Expect the new Congress to address healthcare software regulation, data security and data privacy issues, predicted Rep. Marsha Blackburn (R-Tenn.) Wednesday at a Bipartisan Policy Center event.
“We have a very aggressive agenda,” she said.
Blackburn confirmed that that the so-called SOFTWARE Act (Sensible Oversight For Technology Which Advances Regulatory Efficiency), which aims to confine Food and Drug Administration authority over health software to high-risk applications, will be part of the 21st Century Cures package scheduled to emerge from the House Energy & Commerce Committee in January.
Rep. Diana DeGette (D-Colo.) said Thursday that Sen. Lamar Alexander (R-Tenn.), the incoming chair of the Senate Health, Education, Labor & Pensions Committee, will be the chief Senate sponsor for the initiative.
The bill, which had 38 cosponsors, including many Democrats, would give the FDA the authority to regulate certain high-risk software, while leaving perceived medium- and low-risk software, like clinical-decision support, electronic health records and scheduling software, to other agencies.
The original bill was criticized for its lack of clarity. It did not specify how oversight for the medium- and low-risk software categories would be conducted, critics complained. Blackburn said that the bill was being rewritten, though she did not specify who would conduct such oversight, saying only that it would be “risk-based.”
Additionally, Blackburn said that she and other members of Congress are working on a data security and privacy bill, though she did not go into details about its provisions.
Earlier in the year, the Federal Communications Commission, the FDA and the Office of the National Coordinator for Health Information Technology issued their own draft framework for regulating health IT. But that framework has not yet been finalized.
One way the administration plans to oversee the sector is through a Health IT Safety Center, headed by the ONC. The center would bring together many health IT users—patients, providers, vendors and regulators—to share and aggregate problems related to the safety of health IT.

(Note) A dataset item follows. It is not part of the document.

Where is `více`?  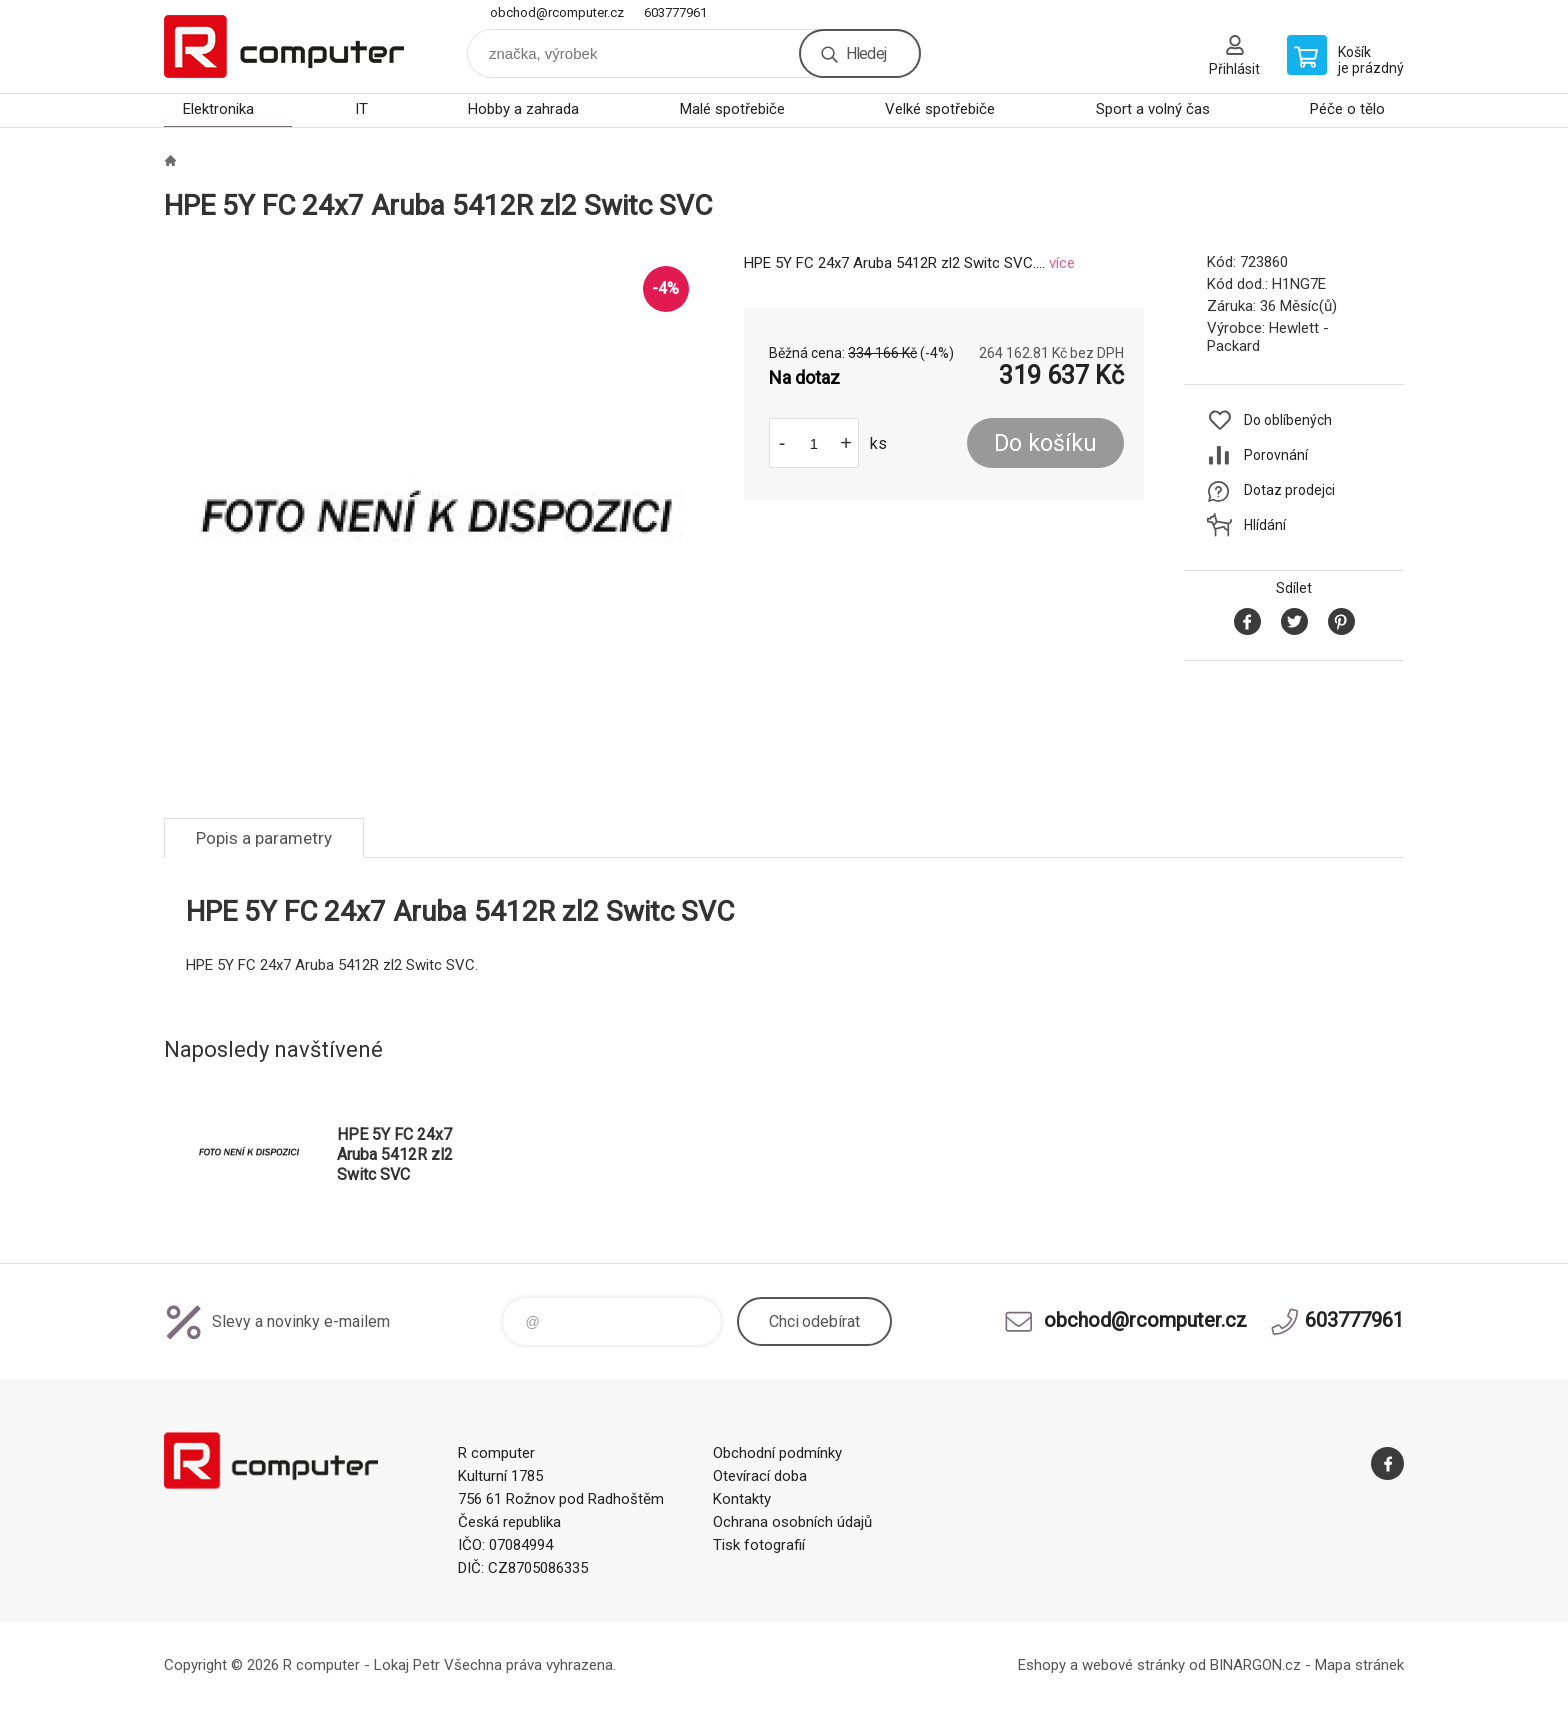
více is located at coordinates (1062, 263).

But such a center would require funding and House Republicans already have questioned whether the ONC has the legal authority under its current appropriations to create the center.
It therefore seemed a revealing admission when ONC senior policy analyst Kathy Kenyon said, “We certainly don't have money to do a safety center,” during a recent question and answer session.
But in a follow-up interview, she said she believes the agency has the legal authority to build a center, and the ONC is moving forward with safety center plans. The question is finding the financial resources. It has scheduled a series on health IT safety with contractor RTI International, which is creating a framework for the center. The ONC also intends to release analyses of patient-safety organization data for educational purposes, she said.
One major challenge will be to garner sufficient industry participation. “Everyone's busy,” Kenyon said, and many in the private sector have their own patient-safety efforts. Moving to a world where patient safety problems are shared requires demonstrating value to the private sector, she said.